DATA PROVIDED.
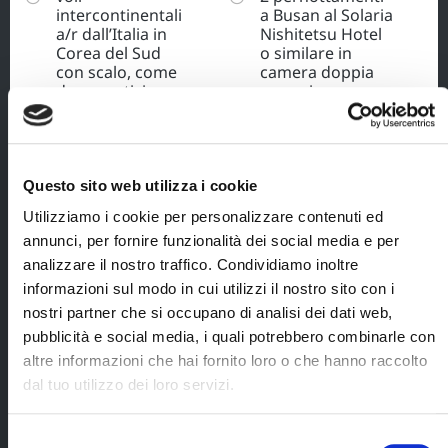
intercontinentali
a Busan al Solaria
a/r dall’Italia in
Nishitetsu Hotel
Corea del Sud
o similare in
con scalo, come
camera doppia
da operativi
con prima
indicati, in classe
colazione;
economica con
treno da Seoul a
bagaglio a mano
Gyeongju;
e da stiva;
Questo sito web utilizza i cookie
treno da
tasse
Gyeongju a
Utilizziamo i cookie per personalizzare contenuti ed
aeroportuali
Busan;
(pari a € 430 per
annunci, per fornire funzionalità dei social media e per
persona, già
analizzare il nostro traffico. Condividiamo inoltre
treno da Busan a
comprese nel
Seoul;
informazioni sul modo in cui utilizzi il nostro sito con i
prezzo);
nostri partner che si occupano di analisi dei dati web,
1 escursione
assistenza in
pubblicità e social media, i quali potrebbero combinarle con
guidata in lingua
aeroporto di una
inglese alla DMZ
altre informazioni che hai fornito loro o che hanno raccolto
Hostess
(zona
Blueberry Travel;
dal tuo utilizzo dei loro servizi.
demilitarizzata)
con bus privato
tour leader
da/per l'hotel;
parlante italiano
Selezione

TASK BRIEF.
Keep the pictures out and repeat exactly the lines from the beginning of the data through the line that contains "inglese alla DMZ", both ends included.

TASK RESULT.
intercontinentali
a Busan al Solaria
a/r dall’Italia in
Nishitetsu Hotel
Corea del Sud
o similare in
con scalo, come
camera doppia
da operativi
con prima
indicati, in classe
colazione;
economica con
treno da Seoul a
bagaglio a mano
Gyeongju;
e da stiva;
Questo sito web utilizza i cookie
treno da
tasse
Gyeongju a
Utilizziamo i cookie per personalizzare contenuti ed
aeroportuali
Busan;
(pari a € 430 per
annunci, per fornire funzionalità dei social media e per
persona, già
analizzare il nostro traffico. Condividiamo inoltre
treno da Busan a
comprese nel
Seoul;
informazioni sul modo in cui utilizzi il nostro sito con i
prezzo);
nostri partner che si occupano di analisi dei dati web,
1 escursione
assistenza in
pubblicità e social media, i quali potrebbero combinarle con
guidata in lingua
aeroporto di una
inglese alla DMZ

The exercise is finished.